Relação com acidentes que geram sequelas e possibilidade de benefícios
Embora o caso analisado trate de morte do condutor, situações em que há acidente de trânsito com lesões e sequelas permanentes podem gerar não só pedidos de indenização na esfera cível, mas também discutir benefícios previdenciários junto ao INSS, dependendo do vínculo da pessoa com a Previdência e do impacto na capacidade de trabalho.
Quando a vítima sobrevive, mas fica com limitação funcional, pode haver discussão de benefícios como auxílio-doença, aposentadoria por invalidez ou, em algumas situações, avaliação para o Auxílio-Acidente, quando há sequela permanente e redução da capacidade de trabalho, mesmo que a pessoa continue exercendo atividade. No caso específico narrado, porém, a decisão tratou apenas da indenização cível por morte e não abordou benefícios do INSS.
O que isso pode mudar na prática para você
Se você perdeu um familiar em acidente de trânsito ou sofreu lesões graves em colisão envolvendo outro veículo, essa decisão do TJSC mostra a importância de documentar bem o ocorrido e de não aceitar automaticamente a versão de culpa exclusiva da vítima quando não houver prova técnica sólida.
Na prática, pode ser útil reunir e guardar boletim de ocorrência, documentos do veículo, prontuários médicos, fotos do local, dados de testemunhas e qualquer material que ajude a demonstrar qual veículo realizou a manobra perigosa ou invasão de pista. Esses elementos tendem a ser relevantes para uma ação de indenização.

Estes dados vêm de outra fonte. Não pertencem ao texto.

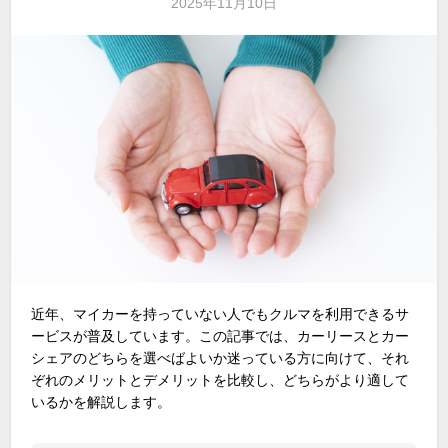
2025年11月10日
近年、マイカーを持っていない人でもクルマを利用できるサ
ービスが普及しています。この記事では、カーリースとカー
シェアのどちらを選べばよいか迷っている方に向けて、それ
ぞれのメリットとデメリットを比較し、どちらがより適して
いるかを解説します。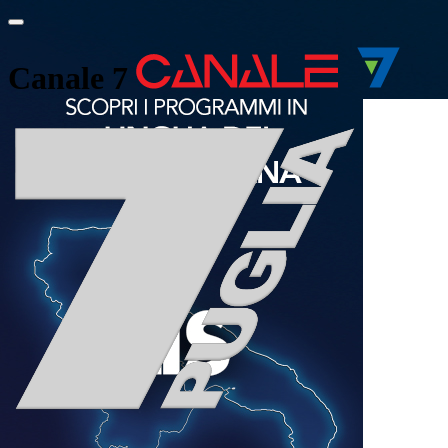
Canale 7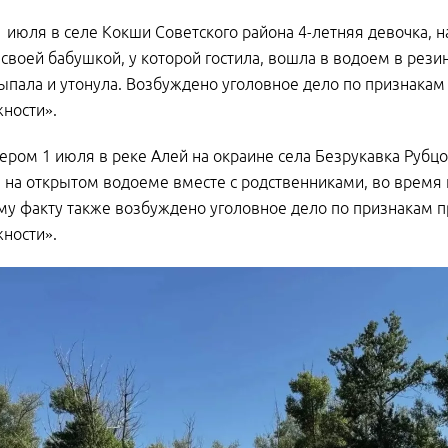
 июля в селе Кокши Советского района 4-летняя девочка, 
 своей бабушкой, у которой гостила, вошла в водоем в рези
выпала и утонула. Возбуждено уголовное дело по признака
ности».
ером 1 июля в реке Алей на окраине села Безрукавка Рубцо
 на открытом водоеме вместе с родственниками, во время и
у факту также возбуждено уголовное дело по признакам п
ности».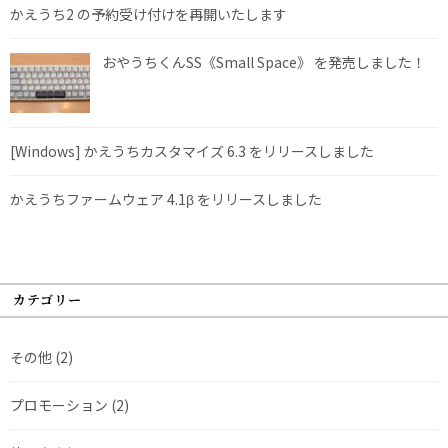
かえうち2 の予約受け付けを再開いたします
おやうちくんSS《Small Space》 を発売しました！
[Windows] かえうちカスタマイズ 6.3 をリリースしました
かえうちファームウェア 4.1β をリリースしました
カテゴリー
その他
(2)
プロモーション
(2)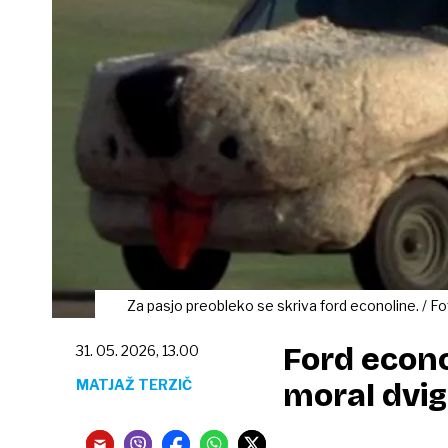
Za pasjo preobleko se skriva ford econoline. / F
Ford econo
31. 05. 2026, 13.00
MATJAŽ TERZIČ
moral dvig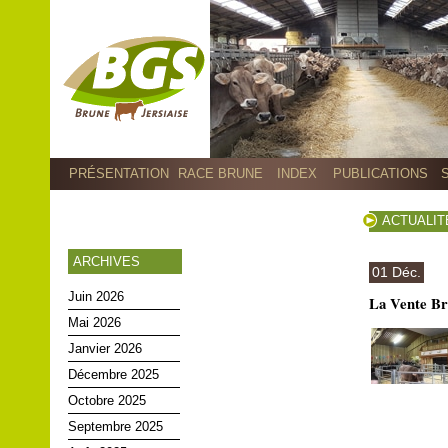
PRÉSENTATION
RACE BRUNE
INDEX
PUBLICATIONS
ACTUALIT
ARCHIVES
01 Déc.
Juin 2026
La Vente Br
Mai 2026
Janvier 2026
Décembre 2025
Octobre 2025
Septembre 2025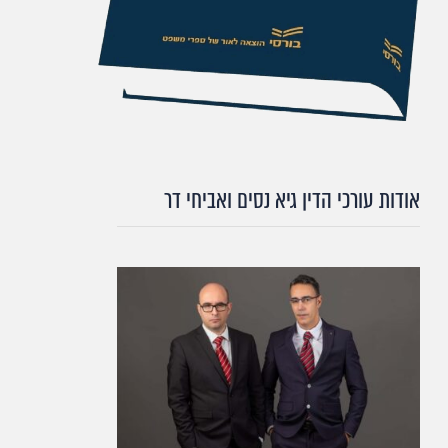
אודות עורכי הדין גיא נסים ואביחי דר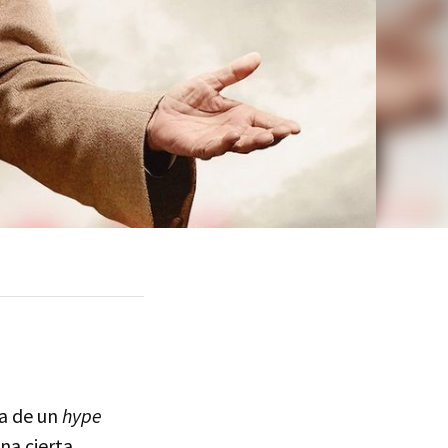
da de un
hype
una cierta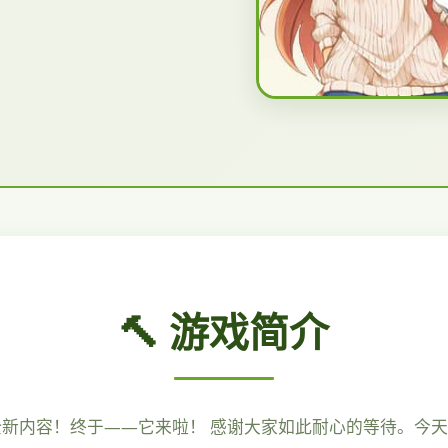
🔨 游戏简介
享全新内容！终于——它来啦！ 感谢大家如此耐心的等待。今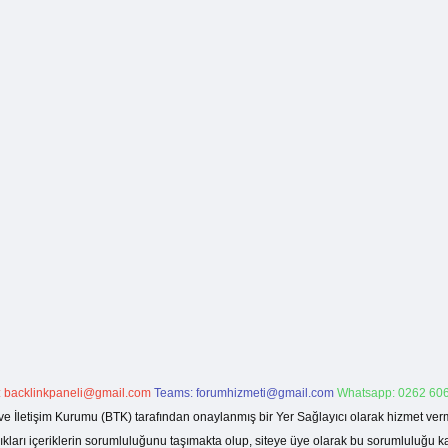
:
backlinkpaneli@gmail.com
Teams:
forumhizmeti@gmail.com
Whatsapp: 0262 606
ve İletişim Kurumu (BTK) tarafından onaylanmış bir Yer Sağlayıcı olarak hizmet verm
rı içeriklerin sorumluluğunu taşımakta olup, siteye üye olarak bu sorumluluğu kabul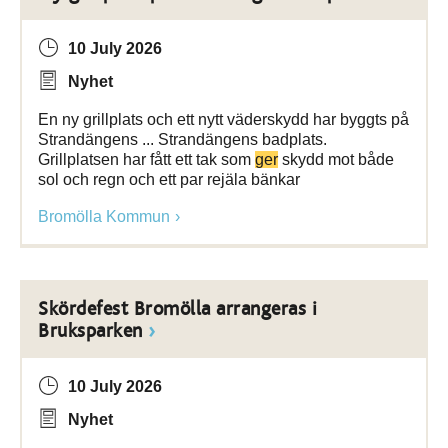
10 July 2026
Nyhet
En ny grillplats och ett nytt väderskydd har byggts på
Strandängens ... Strandängens badplats.
Grillplatsen har fått ett tak som
ger
skydd mot både
sol och regn och ett par rejäla bänkar
Bromölla Kommun
Skördefest Bromölla arrangeras i
Bruksparken
10 July 2026
Nyhet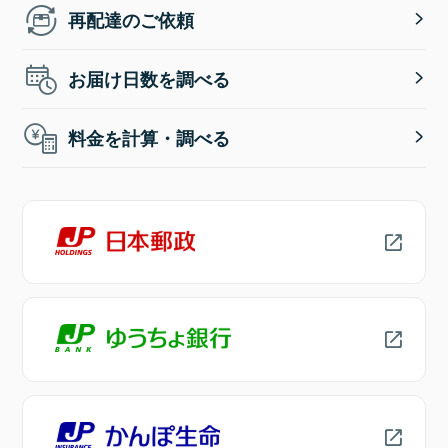
再配達のご依頼
お届け日数を調べる
料金を計算・調べる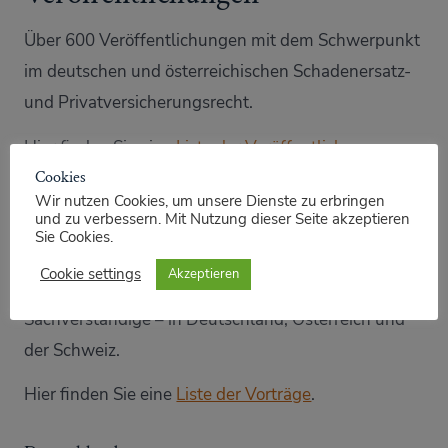
Über 600 Veröffentlichungen mit dem Schwerpunkt
im deutschen und österreichischen Schadenersatz-
und Privatversicherungsrecht.
Hier finden Sie eine
Liste der Veröffentlichungen
.
Cookies
Wir nutzen Cookies, um unsere Dienste zu erbringen
Vorträge
und zu verbessern. Mit Nutzung dieser Seite akzeptieren
Sie Cookies.
Insbesondere Fortbildungsveranstaltungen für
Cookie settings
Akzeptieren
Anwälte, Versicherungsjuristen, Richter, Kfz-
Sachverständige – in Deutschland, Österreich und
der Schweiz.
Hier finden Sie eine
Liste der Vorträge
.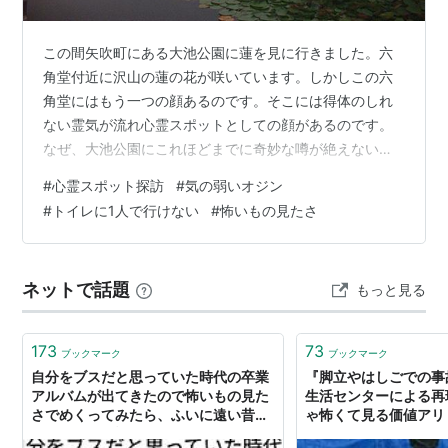
この間矢吹町にある大池公園に蓮を見に行きました。六
角堂付近に沢山の蓮の花が咲いています。しかしこの六
角堂にはもう一つの顔あるのです。そこには得体のしれ
ない霊気が流れ心霊スポットとしての顔があるのです。
なぜ、大池公園にこれほどまでに奇妙な噂が絶えないの
でしょうか。 風水やイカルとの世界では囲「水場（池や
#
心霊スポット探訪
#
気の弱いオジン
湖）」は霊や陰の気が集まりやすいと場所とされていま
#
トイレに1人で行けない
#
怖いもの見たさ
す。大池公園はその名の通り大きな池を中心に作られて
おり、さらに周囲には鬱蒼とした木々にまれています。
夜になり太陽の光が遮られると、池にたまった「陰の気
ネットで話題
もっと見る
が」が一気に濃くなり、浮遊霊や、かってこの地で無念
の思いを抱いた魂を呼び寄せる「磁場」のように…
173
73
ブックマーク
ブックマーク
自分をブスだと思っていた時代の卒業
『脚立やはしごでの事
アルバムが出てきたので怖いもの見た
生活センターによる再
さでめくってみたら、ふいに遠い昔の
ゃ怖くて見る価値アリ
呪いが解けた話
すげえ！」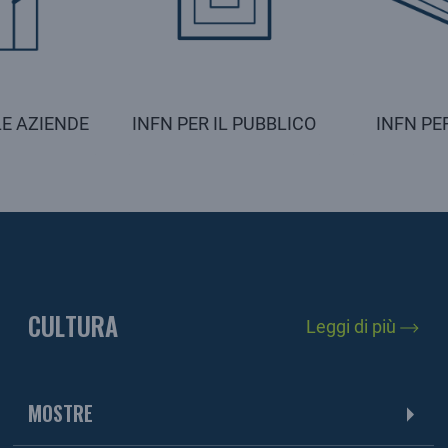
LE AZIENDE
INFN PER IL PUBBLICO
INFN PER
CULTURA
Leggi di più
MOSTRE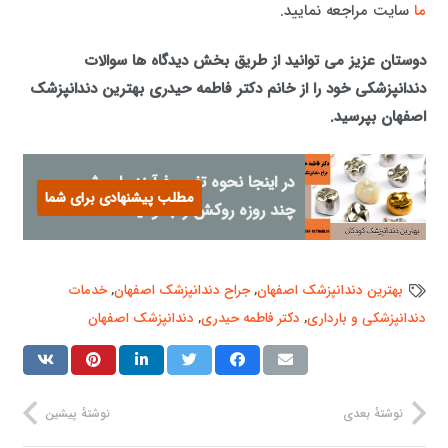
ما
سایت مراجعه نمایید.
دوستان عزیز می توانید از طریق بخش دیدگاه ها سوالات
دندانپزشکی خود را از خانم دکتر فاطمه حیدری بهترین دندانپزشک
اصفهان بپرسید.
در اینجا نحوه تغییر فرآیند با روش
مطلب پیشنهادی برای شما
چند روزه روکش را بخوانید:
بهترین دندانپزشک اصفهان
,
جراح دندانپزشک اصفهان
,
خدمات
دندانپزشکی و بارداری
,
دکتر فاطمه حیدری
,
دندانپزشک اصفهان
نوشتهٔ بعدی
نوشتهٔ پیشین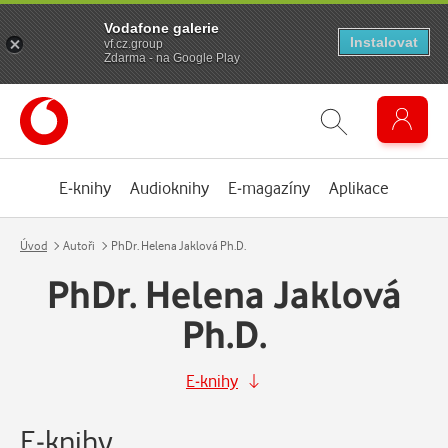
Vodafone galerie
Instalovat
vf.cz.group
Zdarma - na Google Play
E-knihy
Audioknihy
E-magazíny
Aplikace
Úvod
Autoři
PhDr. Helena Jaklová Ph.D.
PhDr. Helena Jaklová
Ph.D.
E-knihy
E-knihy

Para famílias de vítimas fatais, também pode ser importante organizar certidões (como de óbito e de casamento ou união estável), comprovantes de renda da pessoa falecida e evidências de dependência econômica. Esses documentos costumam ser analisados em pedidos de indenização por morte.
Nos casos em que a pessoa sobrevive ao acidente mas fica com sequelas, um ponto a observar é que, além da indenização civil, pode haver discussão de direitos junto ao INSS, inclusive sobre eventual Auxílio-Acidente quando houver sequela permanente e redução da capacidade laboral, a depender das condições específicas de cada caso.
Pontos de atenção
Um primeiro ponto de atenção é a necessidade de prova: sem laudos, boletim de ocorrência, testemunhas e demais registros, fica mais difícil demonstrar que a manobra do outro veículo foi a causa principal do acidente. Além disso, alegações de defeito na pista ou má conservação da via costumam exigir prova concreta do problema e de sua ligação direta com o sinistro, sob pena de o poder público não ser responsabilizado. Outro aspecto importante é que, em casos de morte, os familiares precisam comprovar o vínculo e, muitas vezes, a dependência econômica para discutir valores indenizatórios. Também merece cuidado o prazo para ajuizar a ação, que é limitado e pode variar conforme a natureza do pedido e dos envolvidos. Por fim, em situações de lesão com sequelas, é essencial guardar todos os documentos médicos, relatórios, exames e atestados que descrevam as limitações funcionais, pois isso pode influenciar tanto ações de indenização quanto eventual análise de benefícios previdenciários, como o Auxílio-Acidente em casos de redução permanente da capacidade de trabalho.